From the first line to the last, output the data exactly as it stands, minus its pictures.
******************************
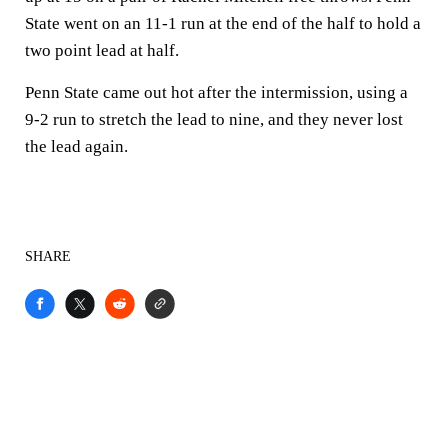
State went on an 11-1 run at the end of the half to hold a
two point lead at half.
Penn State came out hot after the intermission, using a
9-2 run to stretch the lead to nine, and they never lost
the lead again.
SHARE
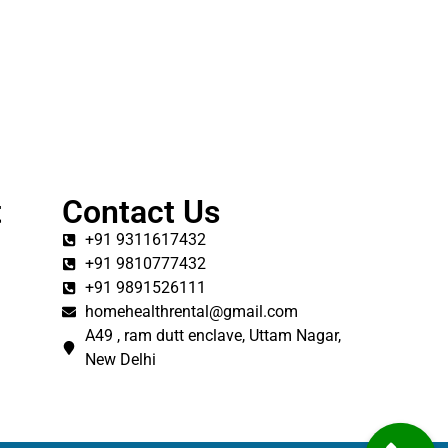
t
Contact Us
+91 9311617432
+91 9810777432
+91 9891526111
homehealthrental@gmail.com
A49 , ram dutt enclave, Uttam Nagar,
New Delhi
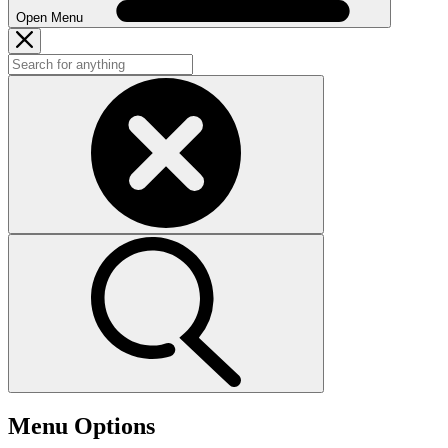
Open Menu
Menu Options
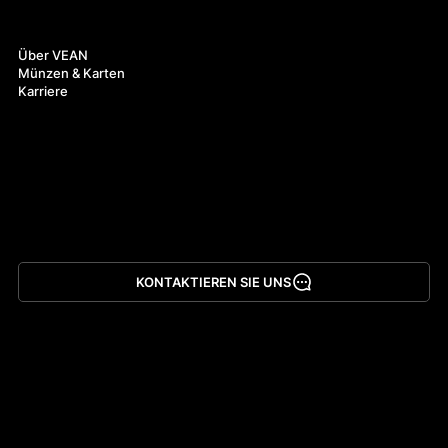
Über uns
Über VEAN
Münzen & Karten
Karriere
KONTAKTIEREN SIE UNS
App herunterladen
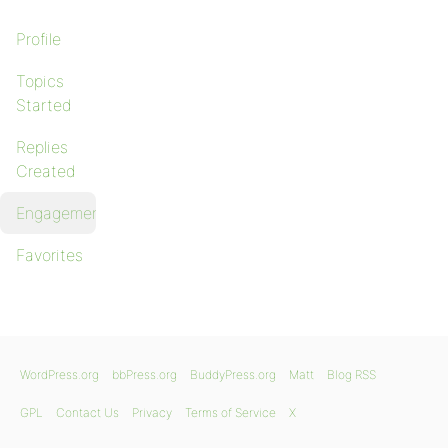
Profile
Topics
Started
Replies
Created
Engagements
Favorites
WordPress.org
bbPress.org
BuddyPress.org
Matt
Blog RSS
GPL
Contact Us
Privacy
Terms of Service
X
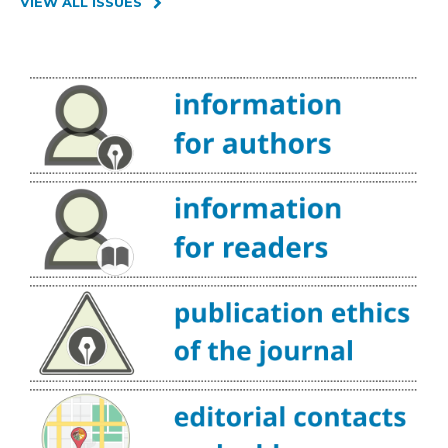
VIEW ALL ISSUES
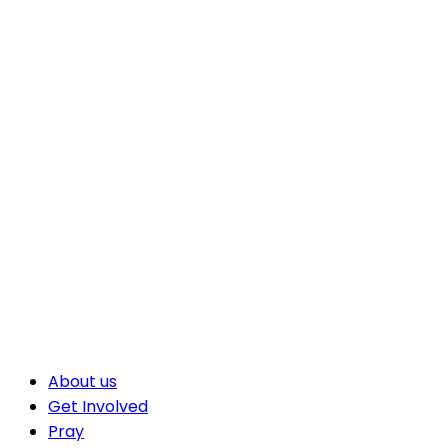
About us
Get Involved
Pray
******************************
SOLUTION TO THIS TASK>
State went on an 11-1 run at the end of the half to hold a
two point lead at half.
Penn State came out hot after the intermission, using a
9-2 run to stretch the lead to nine, and they never lost
the lead again.
SHARE
t
Contact Us
+91 9311617432
+91 9810777432
+91 9891526111
homehealthrental@gmail.com
A49 , ram dutt enclave, Uttam Nagar,
New Delhi
Open Menu
Menu Options
Über uns
Über VEAN
Münzen & Karten
Karriere
KONTAKTIEREN SIE UNS
App herunterladen
Profile
Topics
Started
Replies
Created
Engagements
Favorites
WordPress.org
bbPress.org
BuddyPress.org
Matt
Blog RSS
GPL
Contact Us
Privacy
Terms of Service
X
VIEW ALL ISSUES
About us
Get Involved
Pray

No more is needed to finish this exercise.